# And this is what happens when you drill before you measure...



## Chuck D. Bones (Sep 18, 2019)

No, I'm not particularly proud of this build, but it does fit and it does work.  Let this be a lesson: deviating from the drill template can be risky!  I prefer the button to be a little farther from the edge of the case.  The result was that the board overlaps the stomp switch.  Even with a low-profile switch, I had to tilt the board.  I slipped a business card between the pots & the board to ensure isolation.  I'm still fiddling the trimpots to find the sweet spot.


----------



## temol (Sep 18, 2019)

That's why I prefer "regular" pots, with some wire (cut off resistor leads) soldered to the legs of the pot. It allows to compensate for problems like this.

T.


----------



## thedwest (Sep 18, 2019)

temol said:


> That's why I prefer "regular" pots, with some wire (cut off resistor leads) soldered to the legs of the pot. It allows to compensate for problems like this.
> 
> T.


Unrelated to the original post but since you mentioned it, I assume you could also use resistor leads when wiring a 3PDT breakout board to a PCB or anywhere else a short wire is needed? I hate cutting and stripping tiny lengths of wire and always have tons of resistor leads around.


----------



## chongmagic (Sep 18, 2019)

Have had that happen many times.


----------



## Chuck D. Bones (Sep 18, 2019)

Yup.  Just keep in mind that solid wire can only be flexed a few times before it breaks.


----------



## Gordo (Sep 18, 2019)

Nope...never made this mistake ever...


----------



## chongmagic (Sep 19, 2019)

I bought a nice silkscreened enclosure once, and had this happen.

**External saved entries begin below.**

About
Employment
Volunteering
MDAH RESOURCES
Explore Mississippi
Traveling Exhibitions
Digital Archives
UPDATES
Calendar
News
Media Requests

Talk about your heart sinking.


----------



## CanadianDave (Sep 20, 2019)

Chuck D. Bones said:


> No, I'm not particularly proud of this build, but it does fit and it does work.  Let this be a lesson: deviating from the drill template can be risky!  I prefer the button to be a little farther from the edge of the case.  The result was that the board overlaps the stomp switch.  Even with a low-profile switch, I had to tilt the board.  I slipped a business card between the pots & the board to ensure isolation.  I'm still fiddling the trimpots to find the sweet spot.
> 
> 
> View attachment 1467
> ...



To err is human.

You built a pedal, and it works. Good work!


----------